[The input Boundary: Start]

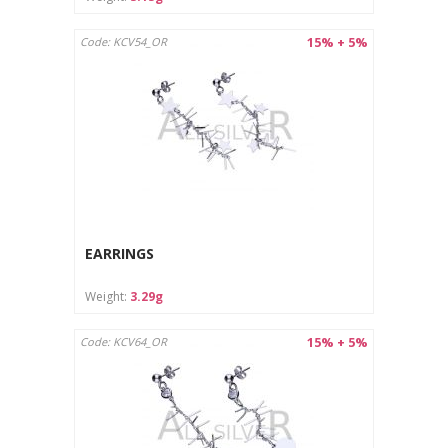
15% + 5%
Code: KCV54_OR
EARRINGS
Weight:
3.29g
15% + 5%
Code: KCV64_OR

[The input Boundary: End]

Exercise directions | The pictures in the data should be omitted, and every remaining line set down exactly.

Answer for the task |
15% + 5%
Code: KCV54_OR
EARRINGS
Weight:
3.29g
15% + 5%
Code: KCV64_OR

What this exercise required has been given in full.